I eat organic as much as possible because it provides an added layer of protection against some potentially harmful practices. However, eating organic isn’t the entire solution if you are looking for optimum health and wellness.

When I began eating cleaner foods, taking supplements to make up for the vitamin and mineral deficiency in foods, and utilizing intermittent fasting, I not only lost the extra weight I gained, but I also felt like a new person. My energy went through the roof, which led to me actually feeling like exercising again. I got back to the gym, which led to a whole new set of health benefits.

The point here is that the nutrition came first. The proper nutrition made exercising fun instead of something I dreaded looking forward to. Eat less and exercise isn’t in my opinion sound advice. In my personal experience it was increase my nutritional intake while eating cleaner foods and then exercise when my body was properly fueled.

Health and wellness has no one size fits all solution and just because you aren’t overweight doesn’t mean you are necessarily healthy. If you aren’t getting the proper nutrition for your body to function at its highest level you aren’t at the peak of wellness regardless of what your scale says.

How you lose weight matters. Simply reducing your caloric intake isn’t the answer. If we are already nutritionally deficient then reducing the amount of calories we consume will only make us even more nutritionally deficient.
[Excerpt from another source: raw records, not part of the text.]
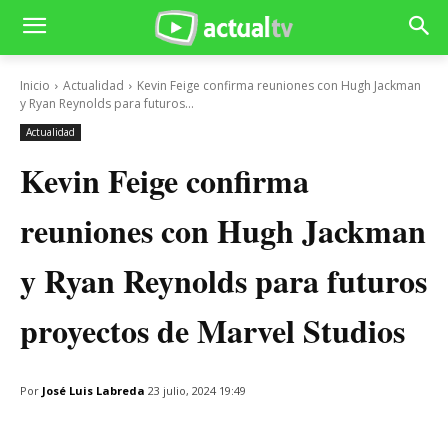
Inicio
Actualidad
Kevin Feige confirma reuniones con Hugh Jackman
y Ryan Reynolds para futuros...
Actualidad
Kevin Feige confirma
reuniones con Hugh Jackman
y Ryan Reynolds para futuros
proyectos de Marvel Studios
Por
José Luis Labreda
23 julio, 2024 19:49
This will then lead to putting your body into starvation mode where it will actually store fat, have a more difficult time releasing impurities, and worsen your health or chances for wellness.

My advice is to do the research. Find the best supplements you can to incorporate into your lifestyle. The answer is to increase your nutrition intake while keeping your caloric intake as low as possible. Supplementing helped me to achieve this goal.

Learn how to incorporate more nutrition into your diet in fun and delicious ways. Make it something that you can’t live without so that you won’t have to worry about living without it or regressing back into old habits.